> [Action item]:
Could you please repeat the entries below word for word, with the images left out?
_ _ _ _
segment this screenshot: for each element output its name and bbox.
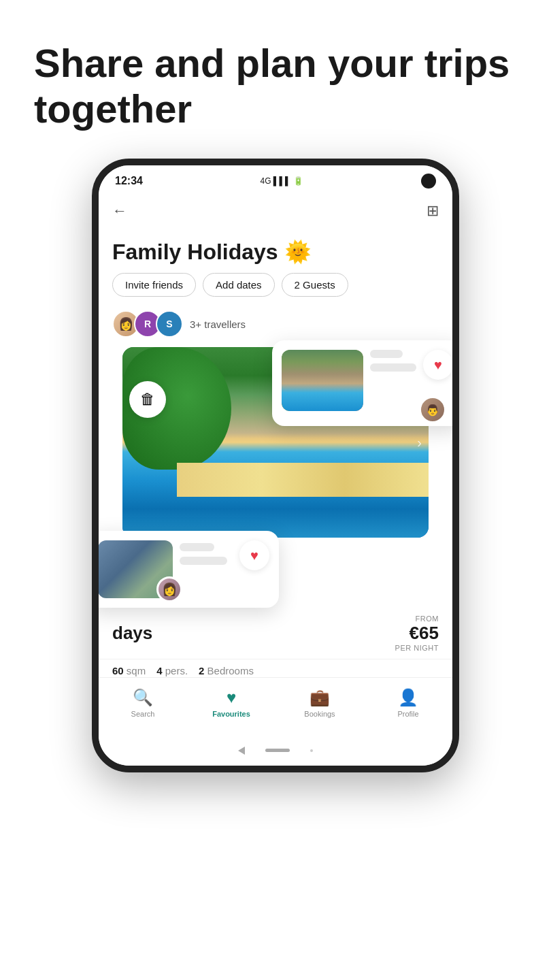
nav-item-favourites[interactable]: ♥ Favourites	[187, 688, 276, 718]
add-dates-button[interactable]: Add dates	[203, 273, 275, 297]
floating-card-image	[282, 350, 363, 411]
secondary-card-user-avatar: 👩	[156, 576, 182, 602]
search-nav-icon: 🔍	[133, 688, 153, 707]
floating-card-text	[370, 350, 416, 372]
action-pills: Invite friends Add dates 2 Guests	[99, 273, 452, 308]
bottom-nav: 🔍 Search ♥ Favourites 💼 Bookings 👤 Profi…	[99, 677, 452, 738]
price-amount: €65	[395, 623, 439, 644]
nav-label-bookings: Bookings	[304, 710, 335, 718]
phone-bottom-bar	[99, 738, 452, 766]
nav-label-search: Search	[131, 710, 155, 718]
delete-button[interactable]: 🗑	[129, 381, 166, 418]
signal-icon: 4G ▌▌▌	[261, 176, 291, 186]
profile-nav-icon: 👤	[398, 688, 418, 707]
front-camera	[421, 174, 436, 189]
avatar-stack: 👩 R S	[112, 310, 183, 338]
bookings-nav-icon: 💼	[310, 688, 330, 707]
property-card-area: › 🗑	[109, 347, 442, 538]
phone-mockup: 12:34 4G ▌▌▌ 🔋 ← ⊞ Family Holidays 🌞 Inv…	[0, 159, 551, 772]
favourites-nav-icon: ♥	[227, 688, 236, 707]
avatar-2: S	[156, 310, 183, 338]
secondary-placeholder-2	[180, 557, 227, 565]
price-from-label: FROM	[395, 615, 439, 623]
hero-title: Share and plan your trips together	[34, 41, 517, 131]
card-user-avatar: 👨	[419, 396, 446, 423]
property-name-placeholder	[370, 350, 403, 358]
nav-item-search[interactable]: 🔍 Search	[99, 688, 187, 718]
nav-item-bookings[interactable]: 💼 Bookings	[276, 688, 364, 718]
nav-label-profile: Profile	[397, 710, 418, 718]
heart-button-primary[interactable]: ♥	[423, 350, 453, 380]
per-night-label: PER NIGHT	[395, 644, 439, 652]
travellers-count: 3+ travellers	[190, 318, 246, 330]
persons-value: 4 pers.	[156, 665, 188, 676]
status-icons: 4G ▌▌▌ 🔋	[261, 176, 304, 186]
days-text: days	[112, 623, 152, 643]
sqm-value: 60 sqm	[112, 665, 146, 676]
phone-screen: ← ⊞ Family Holidays 🌞 Invite friends Add…	[99, 194, 452, 738]
heart-icon: ♥	[434, 357, 442, 373]
secondary-placeholder-1	[180, 543, 214, 551]
villa-thumbnail	[282, 350, 363, 411]
app-header: ← ⊞	[99, 194, 452, 228]
back-gesture-indicator	[238, 747, 245, 755]
guests-button[interactable]: 2 Guests	[282, 273, 348, 297]
status-time: 12:34	[115, 175, 143, 187]
home-gesture-indicator	[265, 749, 290, 752]
settings-icon[interactable]: ⊞	[427, 202, 439, 220]
floating-card-primary: ♥ 👨	[272, 340, 459, 426]
days-label: days	[112, 623, 152, 644]
pool-deck	[177, 463, 429, 497]
floating-card-secondary: ♥ 👩	[92, 531, 279, 608]
floating-card-secondary-wrapper: ♥ 👩	[92, 531, 452, 608]
phone-frame: 12:34 4G ▌▌▌ 🔋 ← ⊞ Family Holidays 🌞 Inv…	[92, 159, 459, 772]
card-arrow-icon: ›	[417, 435, 422, 451]
back-button[interactable]: ←	[112, 202, 127, 220]
hero-section: Share and plan your trips together	[0, 0, 551, 152]
recents-gesture-indicator	[310, 749, 313, 752]
nav-label-favourites: Favourites	[212, 710, 250, 718]
battery-icon: 🔋	[293, 176, 303, 186]
price-row: days FROM €65 PER NIGHT	[99, 608, 452, 659]
trip-title: Family Holidays 🌞	[99, 228, 452, 273]
heart-button-secondary[interactable]: ♥	[239, 540, 269, 570]
bedrooms-value: 2 Bedrooms	[199, 665, 254, 676]
secondary-card-text	[180, 540, 233, 565]
property-detail-placeholder	[370, 363, 416, 372]
nav-item-profile[interactable]: 👤 Profile	[364, 688, 452, 718]
trash-icon: 🗑	[140, 391, 155, 408]
heart-icon-secondary: ♥	[250, 548, 258, 564]
status-bar: 12:34 4G ▌▌▌ 🔋	[99, 165, 452, 194]
invite-friends-button[interactable]: Invite friends	[112, 273, 196, 297]
price-section: FROM €65 PER NIGHT	[395, 615, 439, 652]
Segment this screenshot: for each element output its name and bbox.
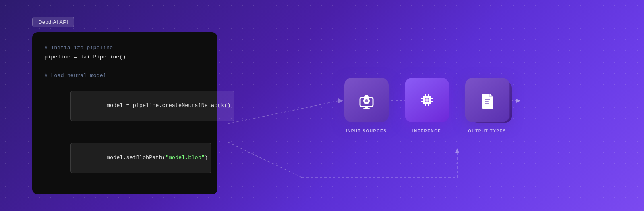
_ _ _ _
> [Expected answer]:
segment this screenshot: for each element output its name and bbox.
nav-item-favourites[interactable]: ♥ Favourites	[187, 688, 276, 718]
add-dates-button[interactable]: Add dates	[203, 273, 275, 297]
floating-card-image	[282, 350, 363, 411]
secondary-card-user-avatar: 👩	[156, 576, 182, 602]
search-nav-icon: 🔍	[133, 688, 153, 707]
floating-card-text	[370, 350, 416, 372]
action-pills: Invite friends Add dates 2 Guests	[99, 273, 452, 308]
bottom-nav: 🔍 Search ♥ Favourites 💼 Bookings 👤 Profi…	[99, 677, 452, 738]
price-amount: €65	[395, 623, 439, 644]
nav-label-bookings: Bookings	[304, 710, 335, 718]
phone-bottom-bar	[99, 738, 452, 766]
nav-label-search: Search	[131, 710, 155, 718]
delete-button[interactable]: 🗑	[129, 381, 166, 418]
signal-icon: 4G ▌▌▌	[261, 176, 291, 186]
profile-nav-icon: 👤	[398, 688, 418, 707]
front-camera	[421, 174, 436, 189]
avatar-stack: 👩 R S	[112, 310, 183, 338]
bookings-nav-icon: 💼	[310, 688, 330, 707]
property-card-area: › 🗑	[109, 347, 442, 538]
phone-mockup: 12:34 4G ▌▌▌ 🔋 ← ⊞ Family Holidays 🌞 Inv…	[0, 159, 551, 772]
favourites-nav-icon: ♥	[227, 688, 236, 707]
avatar-2: S	[156, 310, 183, 338]
secondary-placeholder-2	[180, 557, 227, 565]
price-from-label: FROM	[395, 615, 439, 623]
hero-title: Share and plan your trips together	[34, 41, 517, 131]
card-user-avatar: 👨	[419, 396, 446, 423]
property-name-placeholder	[370, 350, 403, 358]
nav-item-search[interactable]: 🔍 Search	[99, 688, 187, 718]
nav-item-bookings[interactable]: 💼 Bookings	[276, 688, 364, 718]
nav-label-profile: Profile	[397, 710, 418, 718]
heart-button-primary[interactable]: ♥	[423, 350, 453, 380]
per-night-label: PER NIGHT	[395, 644, 439, 652]
travellers-count: 3+ travellers	[190, 318, 246, 330]
persons-value: 4 pers.	[156, 665, 188, 676]
status-icons: 4G ▌▌▌ 🔋	[261, 176, 304, 186]
days-text: days	[112, 623, 152, 643]
sqm-value: 60 sqm	[112, 665, 146, 676]
phone-screen: ← ⊞ Family Holidays 🌞 Invite friends Add…	[99, 194, 452, 738]
heart-icon: ♥	[434, 357, 442, 373]
secondary-placeholder-1	[180, 543, 214, 551]
villa-thumbnail	[282, 350, 363, 411]
app-header: ← ⊞	[99, 194, 452, 228]
back-gesture-indicator	[238, 747, 245, 755]
guests-button[interactable]: 2 Guests	[282, 273, 348, 297]
status-time: 12:34	[115, 175, 143, 187]
home-gesture-indicator	[265, 749, 290, 752]
settings-icon[interactable]: ⊞	[427, 202, 439, 220]
floating-card-primary: ♥ 👨	[272, 340, 459, 426]
days-label: days	[112, 623, 152, 644]
pool-deck	[177, 463, 429, 497]
floating-card-secondary: ♥ 👩	[92, 531, 279, 608]
floating-card-secondary-wrapper: ♥ 👩	[92, 531, 452, 608]
phone-frame: 12:34 4G ▌▌▌ 🔋 ← ⊞ Family Holidays 🌞 Inv…	[92, 159, 459, 772]
card-arrow-icon: ›	[417, 435, 422, 451]
back-button[interactable]: ←	[112, 202, 127, 220]
hero-section: Share and plan your trips together	[0, 0, 551, 152]
recents-gesture-indicator	[310, 749, 313, 752]
nav-label-favourites: Favourites	[212, 710, 250, 718]
battery-icon: 🔋	[293, 176, 303, 186]
price-row: days FROM €65 PER NIGHT	[99, 608, 452, 659]
trip-title: Family Holidays 🌞	[99, 228, 452, 273]
heart-button-secondary[interactable]: ♥	[239, 540, 269, 570]
bedrooms-value: 2 Bedrooms	[199, 665, 254, 676]
secondary-card-text	[180, 540, 233, 565]
property-detail-placeholder	[370, 363, 416, 372]
nav-item-profile[interactable]: 👤 Profile	[364, 688, 452, 718]
trash-icon: 🗑	[140, 391, 155, 408]
heart-icon-secondary: ♥	[250, 548, 258, 564]
status-bar: 12:34 4G ▌▌▌ 🔋	[99, 165, 452, 194]
invite-friends-button[interactable]: Invite friends	[112, 273, 196, 297]
price-section: FROM €65 PER NIGHT	[395, 615, 439, 652]
Segment this screenshot: for each element output its name and bbox.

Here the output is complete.